We can do something similar to what Chris suggested, and have the swap
entries act the same way as today if frontswap/zswap is not
configured. If frontswap/zswap is configured, all swap entries go
through frontswap, we can have an xarray there (instead of today's
rbtree) that either points to a zswap entry or a swap entry. So the
indirection lives in frontswap essentially.

A few problems with this alternative approach vs. the initial proposal:

a) The abstraction layer is within frontswap/zswap, so we cannot move
the writeback LRU logic outside zswap like you mentioned before to
support different combinations of swapping backends.

b) Today we do one lookup in the fault path (in the swapcache) for
swapfiles, and 2 lookups for zswap (an extra lookup in the zswap
rbtree). The initial proposal allows us to remove the rbtree and have
a single lookup in both cases to get the swap_desc, in which the
swapcache and zswap_entry are just pointers we can access directly.
Furthermore, adding the swapped in page to the swapcache is an O(1)
operation now instead of storing into an xarray (IIUC we did an
optimization to skip the swapcache for zram single-mapping fault to
avoid this).

With the alternative approach, we have to do 2 lookups in the fault
path if zswap is enabled (one in the swapcache, and one in the zswap
tree to get the underlying zswap_entry / swap entry).

c) The initial proposal allows us to simplify the swap counting and
swapcache logic, and perhaps reduce the locking we have to do (one
lock to update the swapcache, one lock to update swap count).
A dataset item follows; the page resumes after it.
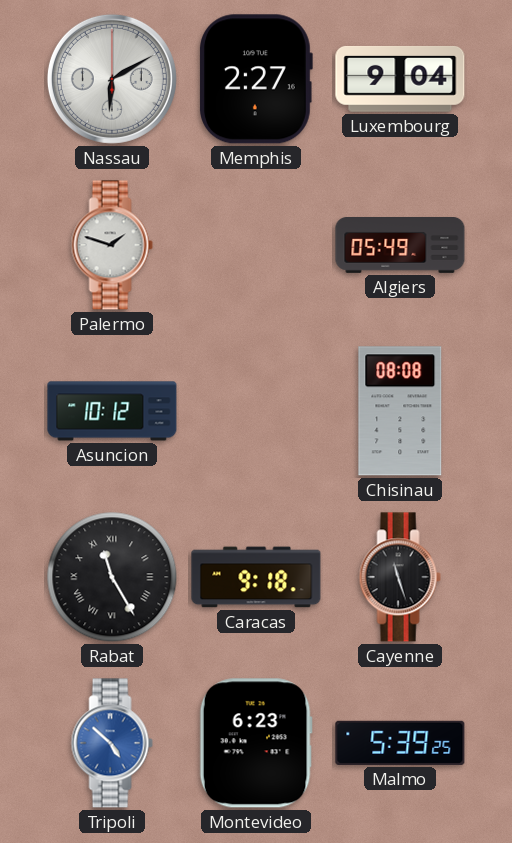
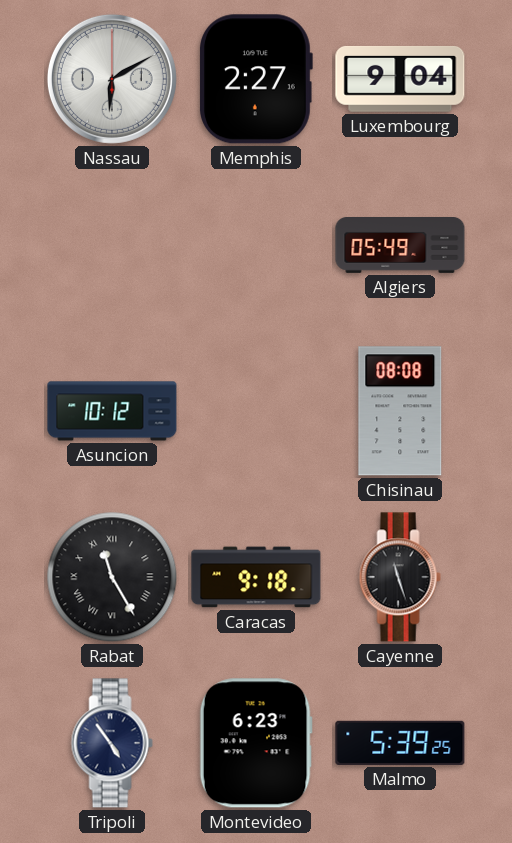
Palermo: 1:48 -> none
Tripoli: 4:52 -> 4:54
Tripoli dial: blue -> navy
I even
think we might be able to do such updates locklessly with atomic
operations on the swap_desc. With the alternative approach, we need to
have swap counting logic in swapfiles (the one we have today), and
another swap counting logic in zswap. When a page is moved from zswap
to swapfile, we may need to hand over the swap count. Instead of
simplifying the complicated swap counting logic we double down by
having two implementations.

I am not saying one or the alternative approach is worse, I am just
saying there is more to it than complexity vs. memory savings.

>
> Thanks.
>